Involvement of multiple pathways in the protection of liver against high-fat diet-induced steatosis by betaine

Abstract

The mechanism of lipotropic action provided by betaine in early diet-induced liver steatosis was investigated. Male rats received a high-fat liquid diet (HF) for 3 wk. HF intake resulted in a significant accumulation of triacyglycerol and cholesterol in the liver. Phosphorylation of AMP-activated protein kinase (AMPK) and acetyl-CoA carboxylase (ACC) was decreased, while protein expression of liver-X-receptor α (LXRα) and nuclear sterol regulatory element binding protein-1c (nSREBP-1c) was enhanced.
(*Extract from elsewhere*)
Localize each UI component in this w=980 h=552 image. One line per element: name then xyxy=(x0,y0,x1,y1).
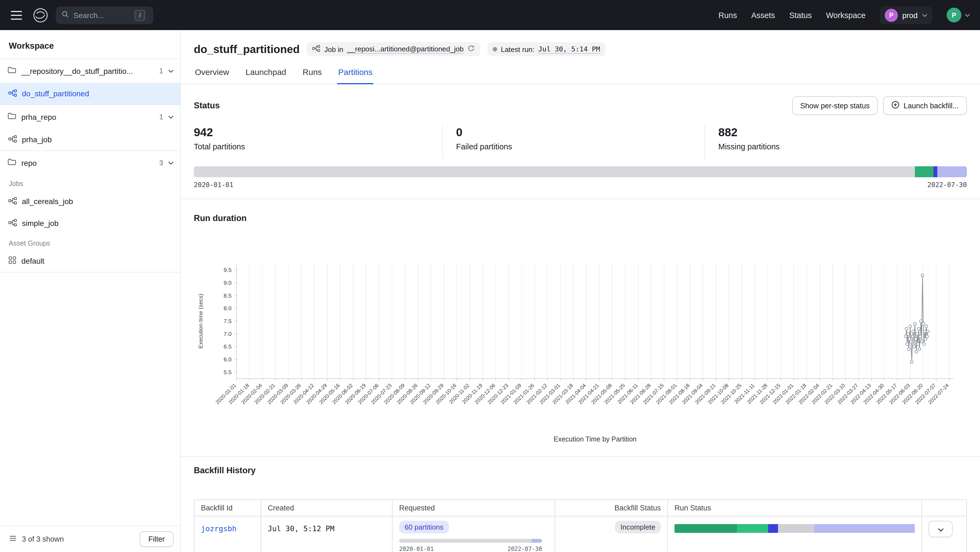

Betaine supplement at 1% in HF inhibited hepatic triacyglycerol accumulation, but elevated serum cholesterol and triacyglycerol levels. Phosphorylation of AMPK and ACC was normalized, and induction of LXRα and nSREBP-1c was prevented. HF intake down-regulated betaine–homocysteine methyltransferase and increased homocysteine levels, both of which were blocked by betaine. Betaine supplementation elevated hepatic apolipoprotein B and serum phosphatidylcholine levels. The results suggest that both inhibition of lipid synthesis and enhancement of its secretion are involved in the anti-steatotic activity of betaine.